Increased intraregional trade has been an important contributor to the resilience of the Asian economies. The recent emergence of sub-Saharan Africa as a significant growth region, with growth rates in excess of 5 per cent in the past 3 years, has been instrumental in helping cushion South African exports from the global crisis.
In 2007, 36 per cent of South Africa’s manufactured exports went to Europe, while 24 per cent went to Africa. In 2011, 29 per cent went to Europe and 34 per cent to Africa. Apart from direct trade, there has also been increased penetration of Africa by South African companies, particularly in the retail, construction and banking sectors, facilitated in part by more generous exchange control allowances for investment into the continent.
Some of the reasons for the recent resilience of regional growth, highlighted by the IMF, include the fact that financial systems in Africa are relatively insulated from global financial developments with banks obtaining funds from domestic deposit bases rather than external sources; increased infrastructural expenditure; improved macroeconomic policy frameworks during the 2000s; fiscal policies generally being supportive of growth since 2009, with average fiscal deficits increasing by three percentage points in that year, with some consolidation (about 0,5 percentage points) since then; variations in monetary policy stances, depending on inflationary pressures; and until recently, relatively strong commodity prices.
However, although there is good news coming out of Africa, the continent will also be impacted by a global downturn, although as was the case in 2008/09, it may be relatively more insulated than other regions.

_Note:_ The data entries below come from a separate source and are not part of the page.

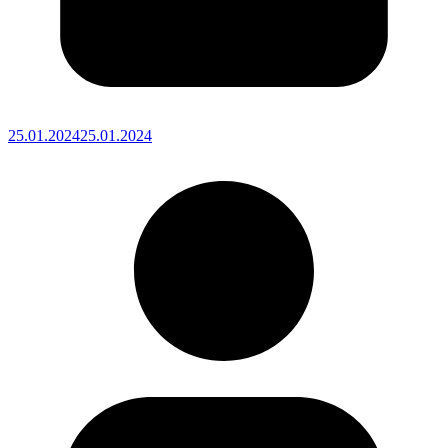
25.01.2024
25.01.2024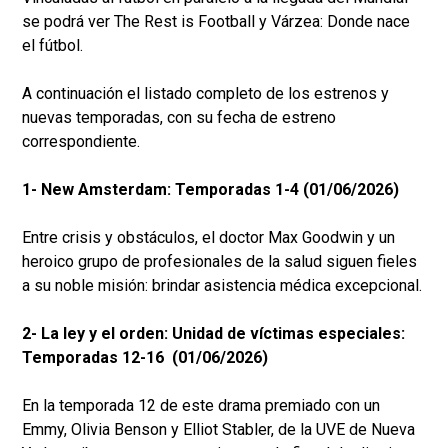
se podrá ver The Rest is Football y Várzea: Donde nace
el fútbol.
A continuación el listado completo de los estrenos y
nuevas temporadas, con su fecha de estreno
correspondiente.
1- New Amsterdam: Temporadas 1-4 (01/06/2026)
Entre crisis y obstáculos, el doctor Max Goodwin y un
heroico grupo de profesionales de la salud siguen fieles
a su noble misión: brindar asistencia médica excepcional.
2- La ley y el orden: Unidad de víctimas especiales:
Temporadas 12-16 (01/06/2026)
En la temporada 12 de este drama premiado con un
Emmy, Olivia Benson y Elliot Stabler, de la UVE de Nueva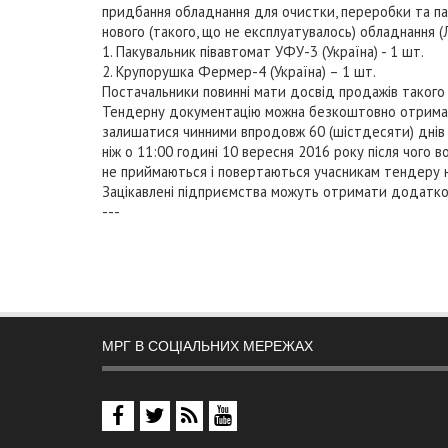
придбання обладнання для очистки, переробки та паку
нового (такого, що не експлуатувалось) обладнання 
1. Пакувальник півавтомат УФУ-3 (Україна) - 1 шт.
2. Крупорушка Фермер-4 (Україна) – 1 шт.
Постачальники повинні мати досвід продажів такого 
Тендерну документацію можна безкоштовно отримати за
залишатися чинними впродовж 60 (шістдесяти) днів 
ніж о 11:00 годині 10 вересня 2016 року після чого в
не приймаються і повертаються учасникам тендеру 
Зацікавлені підприємства можуть отримати додатко
---
МРГ В СОЦІАЛЬНИХ МЕРЕЖАХ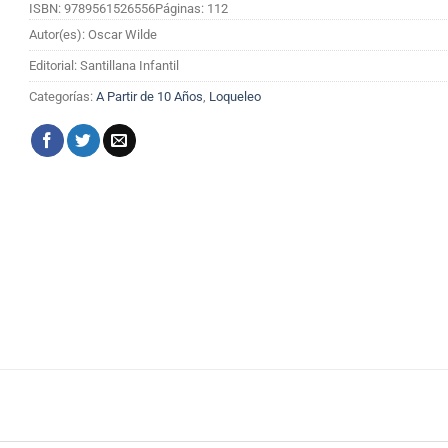
ISBN: 9789561526556
Páginas: 112
Autor(es): Oscar Wilde
Editorial: Santillana Infantil
Categorías:
A Partir de 10 Años
,
Loqueleo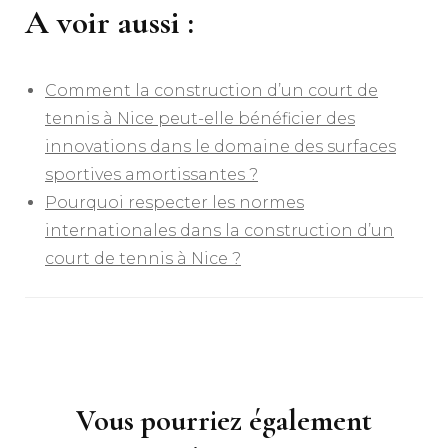
A voir aussi :
Comment la construction d’un court de
tennis à Nice peut-elle bénéficier des
innovations dans le domaine des surfaces
sportives amortissantes ?
Pourquoi respecter les normes
internationales dans la construction d’un
court de tennis à Nice ?
Navigation
d'article
Vous pourriez également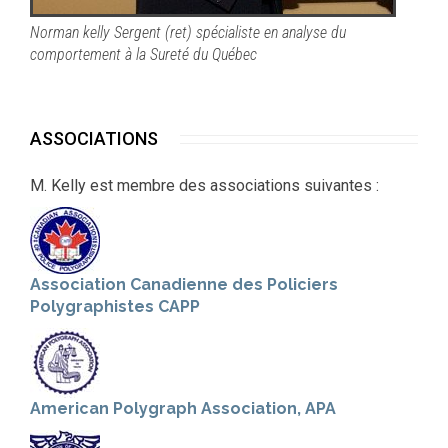
Norman kelly Sergent (ret) spécialiste en analyse du
comportement à la Sureté du Québec
ASSOCIATIONS
M. Kelly est membre des associations suivantes :
Association Canadienne des Policiers
Polygraphistes CAPP
American Polygraph Association, APA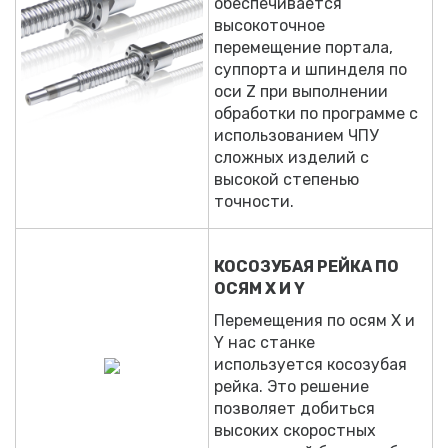
обеспечивается
высокоточное
перемещение портала,
суппорта и шпинделя по
оси Z при выполнении
обработки по программе с
использованием ЧПУ
сложных изделий с
высокой степенью
точности.
КОСОЗУБАЯ РЕЙКА ПО
ОСЯМ Х И Y
Перемещения по осям Х и
Y нас станке
используется косозубая
рейка. Это решение
позволяет добиться
высоких скоростных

But we cannot be complacent about it. Although growth in sub-Saharan Africa is faster than the global average, it is still lower than the pre-crisis level of around 6,5 per cent. According to the latest IMF Regional Economic Outlook (April 2012), growth in the region is expected to average 5,4 per cent in 2012 and 5,3 per cent in 2013. However, it is mainly the oil-exporting countries that are expected to have higher growth this year (7,1 per cent up from 6,0 per cent in 2011), as non-oil exporting middle income country growth is expected to decline from 4,3 per cent to 3,4 per cent in 2012, and low income countries more or less unchanged. Overall, the risks are seen to be on the downside due to global developments and their possible impact on commodity prices.
Natural resources and commodity exports remain the main growth driver for sub-Saharan Africa, and the region is therefore vulnerable to the global downturn through this channel. The recent increase in global food prices should, however, benefit African food exporters. Just under half of the 45 countries in sub-Saharan Africa are viewed as significant exporters of natural resources, and most of the remainder are dependent on agricultural commodity exports.
About half of the region’s exports are non-renewable natural resources, but seven countries are oil exporters and account for more than half the natural resource exports. Thirteen others have at least a quarter of their export proceeds coming from mining. Resource exports as a percent of non-resource GDP is 110 per cent in Angola; 68 per cent in DR Congo; 116 per cent in Gabon; 54 per cent in Nigeria; 38 per cent in Botswana; 52 per cent in Zambia and 8,6 per cent in South Africa.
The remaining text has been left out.